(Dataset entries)
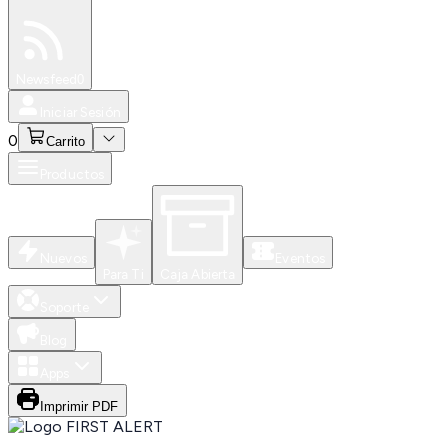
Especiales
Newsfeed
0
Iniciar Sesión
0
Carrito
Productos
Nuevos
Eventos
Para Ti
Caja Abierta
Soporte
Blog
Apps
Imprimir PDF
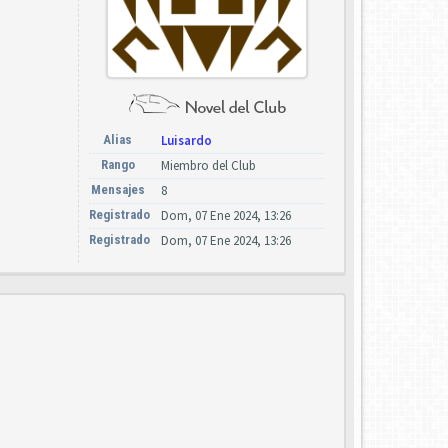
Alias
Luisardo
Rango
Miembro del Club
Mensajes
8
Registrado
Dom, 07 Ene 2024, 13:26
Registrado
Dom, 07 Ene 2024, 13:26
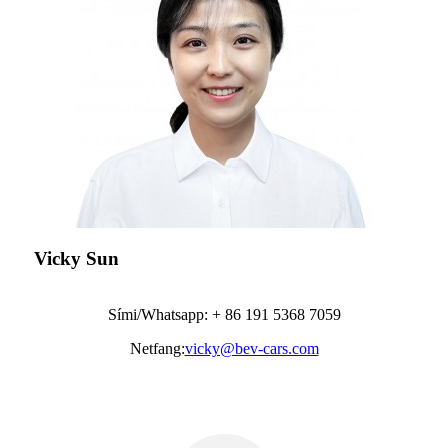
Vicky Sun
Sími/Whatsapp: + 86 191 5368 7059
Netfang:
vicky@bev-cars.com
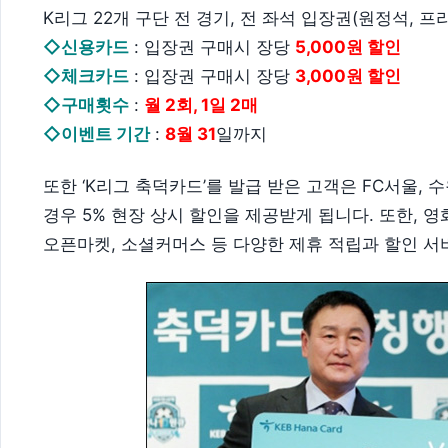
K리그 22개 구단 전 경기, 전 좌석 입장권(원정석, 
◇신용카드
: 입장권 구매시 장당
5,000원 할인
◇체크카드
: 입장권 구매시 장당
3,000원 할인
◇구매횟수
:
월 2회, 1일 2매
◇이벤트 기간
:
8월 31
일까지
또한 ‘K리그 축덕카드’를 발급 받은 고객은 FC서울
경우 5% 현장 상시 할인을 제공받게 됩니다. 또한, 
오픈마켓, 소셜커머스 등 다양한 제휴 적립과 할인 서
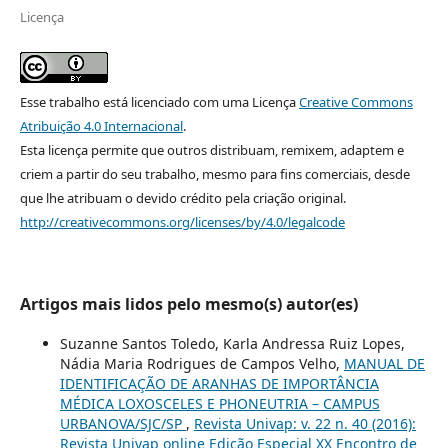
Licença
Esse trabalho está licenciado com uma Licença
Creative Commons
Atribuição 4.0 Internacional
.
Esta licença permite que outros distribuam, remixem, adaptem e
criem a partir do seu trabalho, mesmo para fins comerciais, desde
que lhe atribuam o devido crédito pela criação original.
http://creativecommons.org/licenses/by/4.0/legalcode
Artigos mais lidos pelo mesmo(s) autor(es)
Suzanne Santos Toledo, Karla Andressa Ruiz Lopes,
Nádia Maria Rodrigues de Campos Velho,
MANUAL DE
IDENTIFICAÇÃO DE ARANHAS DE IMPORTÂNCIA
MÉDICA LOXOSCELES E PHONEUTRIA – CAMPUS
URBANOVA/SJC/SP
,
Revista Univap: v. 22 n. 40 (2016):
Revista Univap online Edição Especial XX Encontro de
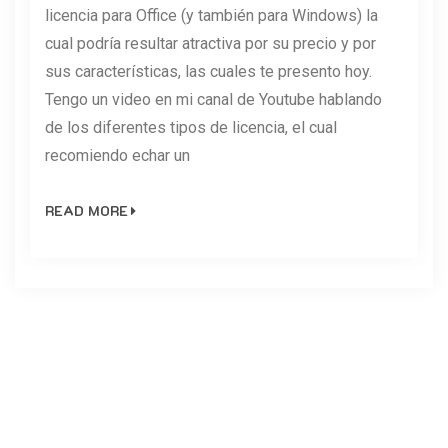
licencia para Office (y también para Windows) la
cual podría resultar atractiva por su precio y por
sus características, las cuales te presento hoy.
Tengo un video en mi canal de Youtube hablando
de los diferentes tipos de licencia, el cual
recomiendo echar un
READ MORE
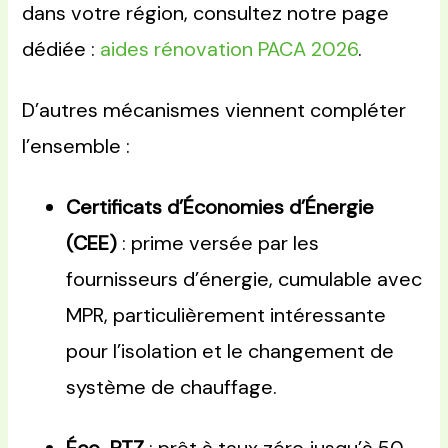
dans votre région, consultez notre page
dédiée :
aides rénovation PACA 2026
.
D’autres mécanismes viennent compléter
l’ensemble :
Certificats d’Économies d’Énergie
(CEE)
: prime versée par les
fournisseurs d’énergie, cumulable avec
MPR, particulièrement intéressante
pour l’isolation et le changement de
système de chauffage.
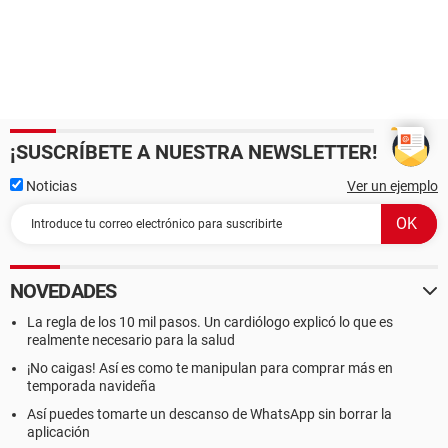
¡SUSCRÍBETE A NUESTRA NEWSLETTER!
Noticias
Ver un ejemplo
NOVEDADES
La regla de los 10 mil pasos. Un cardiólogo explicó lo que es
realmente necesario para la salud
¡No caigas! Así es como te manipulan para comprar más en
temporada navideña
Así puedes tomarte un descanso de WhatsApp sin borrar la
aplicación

* * *

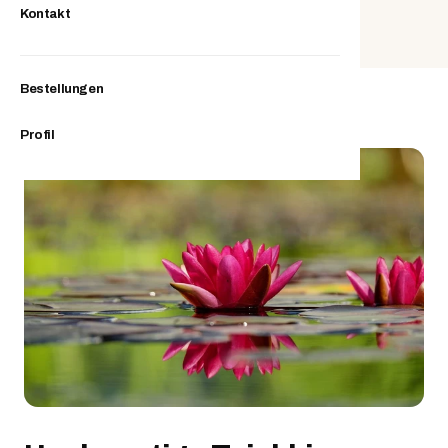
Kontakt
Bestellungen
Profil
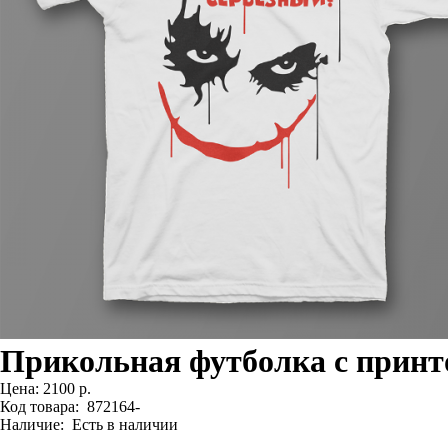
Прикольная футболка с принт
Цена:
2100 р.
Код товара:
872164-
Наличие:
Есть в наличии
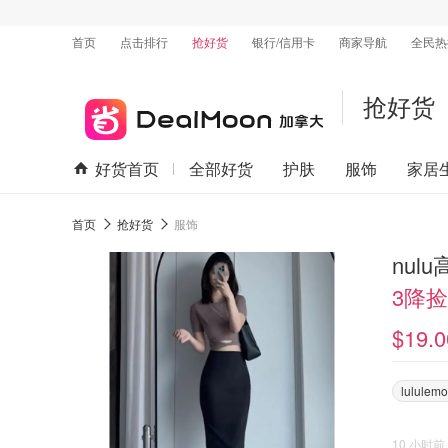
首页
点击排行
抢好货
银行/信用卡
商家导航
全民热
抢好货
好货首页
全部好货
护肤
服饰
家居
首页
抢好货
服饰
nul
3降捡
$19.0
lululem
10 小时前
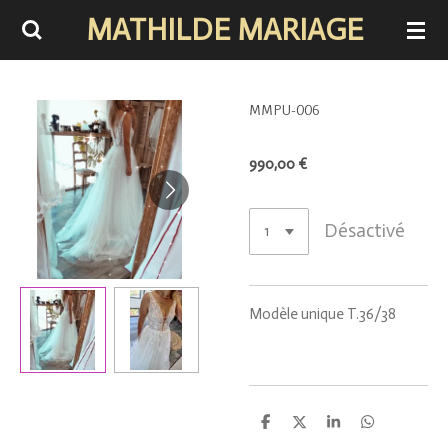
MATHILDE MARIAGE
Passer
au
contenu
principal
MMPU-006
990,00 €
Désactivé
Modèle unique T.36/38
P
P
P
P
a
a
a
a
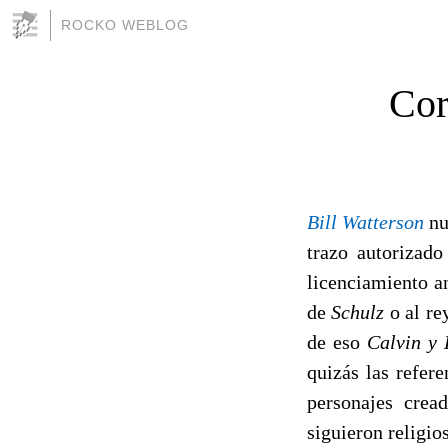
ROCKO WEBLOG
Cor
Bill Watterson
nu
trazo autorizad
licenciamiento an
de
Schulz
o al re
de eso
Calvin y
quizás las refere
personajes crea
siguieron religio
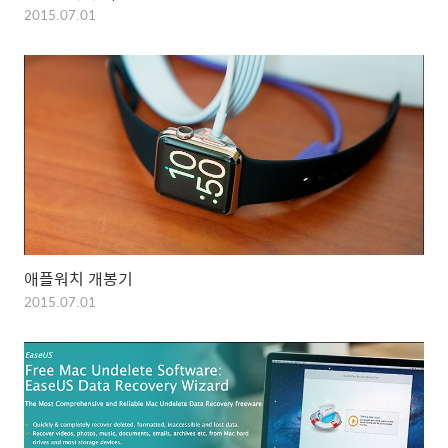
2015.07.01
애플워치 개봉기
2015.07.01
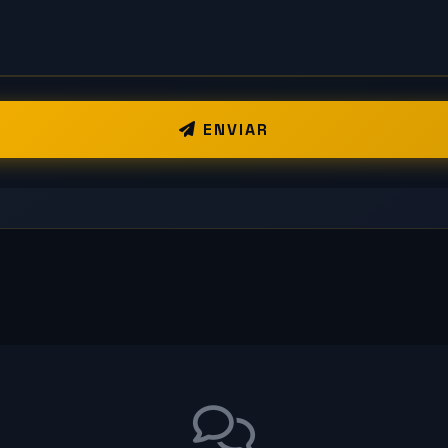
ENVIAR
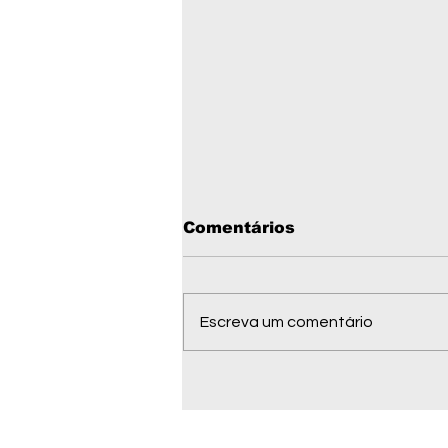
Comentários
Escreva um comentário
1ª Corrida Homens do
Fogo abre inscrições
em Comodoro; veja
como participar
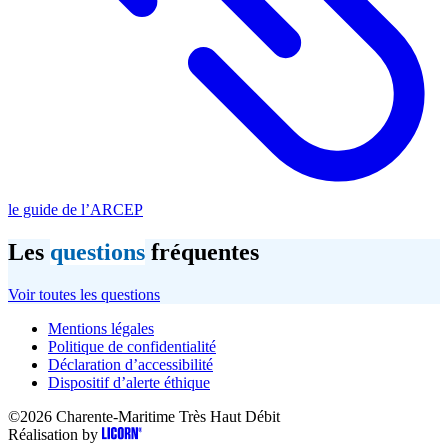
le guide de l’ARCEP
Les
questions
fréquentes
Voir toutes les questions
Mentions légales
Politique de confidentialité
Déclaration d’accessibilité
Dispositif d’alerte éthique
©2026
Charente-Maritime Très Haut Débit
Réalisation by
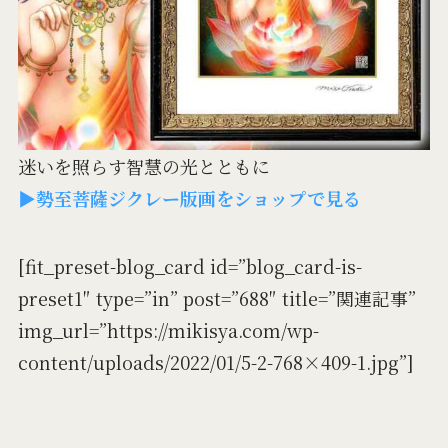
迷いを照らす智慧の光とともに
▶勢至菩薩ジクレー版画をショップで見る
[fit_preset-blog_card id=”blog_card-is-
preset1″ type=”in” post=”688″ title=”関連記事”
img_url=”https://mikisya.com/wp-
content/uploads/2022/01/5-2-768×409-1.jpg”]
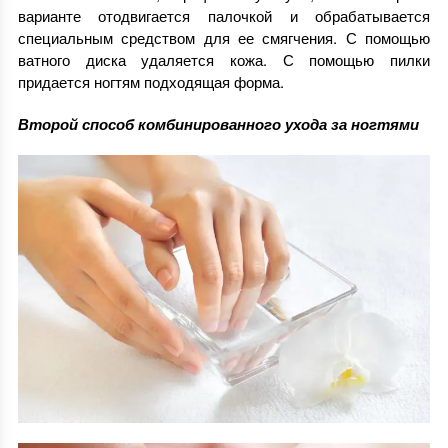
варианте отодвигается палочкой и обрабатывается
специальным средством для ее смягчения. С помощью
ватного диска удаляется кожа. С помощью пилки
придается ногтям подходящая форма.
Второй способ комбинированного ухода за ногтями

--

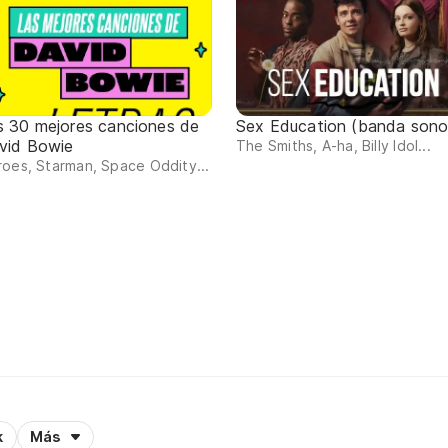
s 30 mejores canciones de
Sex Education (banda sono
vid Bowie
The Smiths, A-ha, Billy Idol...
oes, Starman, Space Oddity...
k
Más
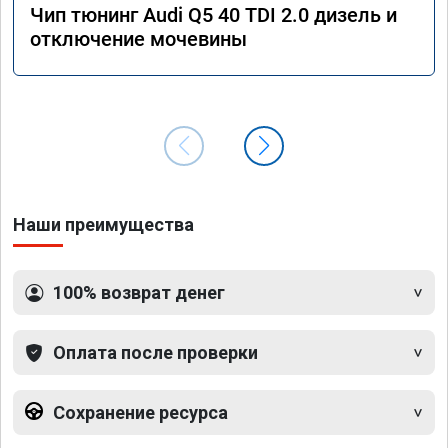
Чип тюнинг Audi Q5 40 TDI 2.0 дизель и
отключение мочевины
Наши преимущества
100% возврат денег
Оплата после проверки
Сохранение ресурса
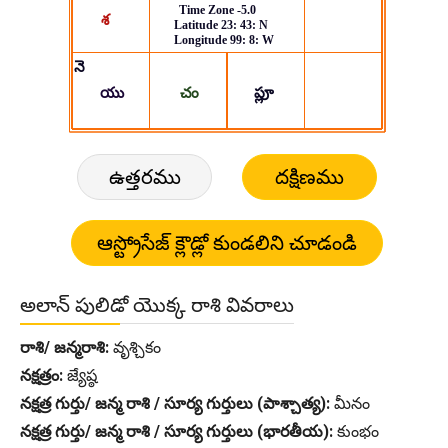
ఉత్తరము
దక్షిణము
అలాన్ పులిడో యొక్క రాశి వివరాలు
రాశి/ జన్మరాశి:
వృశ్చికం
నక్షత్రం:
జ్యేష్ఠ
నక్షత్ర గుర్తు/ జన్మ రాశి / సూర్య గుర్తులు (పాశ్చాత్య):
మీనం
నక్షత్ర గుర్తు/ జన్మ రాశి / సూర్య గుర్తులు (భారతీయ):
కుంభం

§ YOUR OBJECTIVE: Make an exact copy of the lines above, beginning with the line with "Revista Univap: v." and ending with the line with "temporada navideña", and keep the pictures out of it.

§ TASK RESPONSE:
Revista Univap: v. 22 n. 40 (2016):
Revista Univap online Edição Especial XX Encontro de
licencia para Office (y también para Windows) la
cual podría resultar atractiva por su precio y por
sus características, las cuales te presento hoy.
Tengo un video en mi canal de Youtube hablando
de los diferentes tipos de licencia, el cual
recomiendo echar un
READ MORE
dans votre région, consultez notre page
dédiée :
aides rénovation PACA 2026
.
D’autres mécanismes viennent compléter
l’ensemble :
Certificats d’Économies d’Énergie
(CEE)
: prime versée par les
fournisseurs d’énergie, cumulable avec
MPR, particulièrement intéressante
pour l’isolation et le changement de
système de chauffage.
¡SUSCRÍBETE A NUESTRA NEWSLETTER!
Noticias
Ver un ejemplo
NOVEDADES
La regla de los 10 mil pasos. Un cardiólogo explicó lo que es
realmente necesario para la salud
¡No caigas! Así es como te manipulan para comprar más en
temporada navideña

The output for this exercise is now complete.